Collinearity happens quite commonly in practice

Example of two predictors from the body dataset from the gclus package.

Designing new predictors

There are a wide variety of cases where the predictor variables do have a meaningful relationship with the response variable, but that relationship does not fit the assumptions of the regression method you have chosen.

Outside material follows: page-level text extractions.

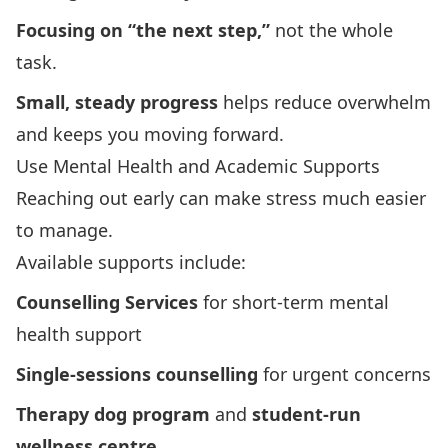
Focusing on “the next step,”
not the whole
task.
Small, steady progress
helps reduce overwhelm
and keeps you moving forward.
Use Mental Health and Academic Supports
Reaching out early can make stress much easier
to manage.
Available supports include:
Counselling Services
for short-term mental
health support
Single-sessions counselling
for urgent concerns
Therapy dog program
and
student‑run
wellness centre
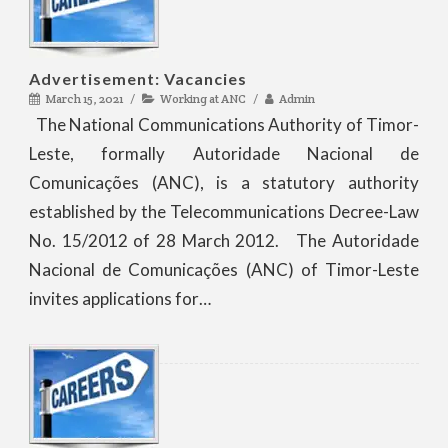
Advertisement: Vacancies
March 15, 2021
Working at ANC
Admin
The National Communications Authority of Timor-
Leste, formally Autoridade Nacional de
Comunicações (ANC), is a statutory authority
established by the Telecommunications Decree-Law
No. 15/2012 of 28 March 2012. The Autoridade
Nacional de Comunicações (ANC) of Timor-Leste
invites applications for…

For example, a data frame df with two variables—x and y—with a nonlinear relationship between the two variables will not be fully captured by simple linear regression

Instead of trying to predict the response y using a linear regression on x, we might try to regress y on a cubic function of x

Feature Engineering

So before performing regression, we might create a new predictor variable z using the mutate function:
```
df <- df |> mutate(z = x^3)
```
The process of transforming predictors (and potentially combining multiple predictors in the process) is known as feature engineering.

Comments

The process of transforming predictors (and potentially combining multiple predictors in the process) is known as feature engineering¹
This will rely on a deep understanding of the problem as well as the models.

Warning

Note: Feature engineering is part of tuning your model, and as such you must not use your test data to evaluate the quality of the features you produce. You are free to use cross-validation, though!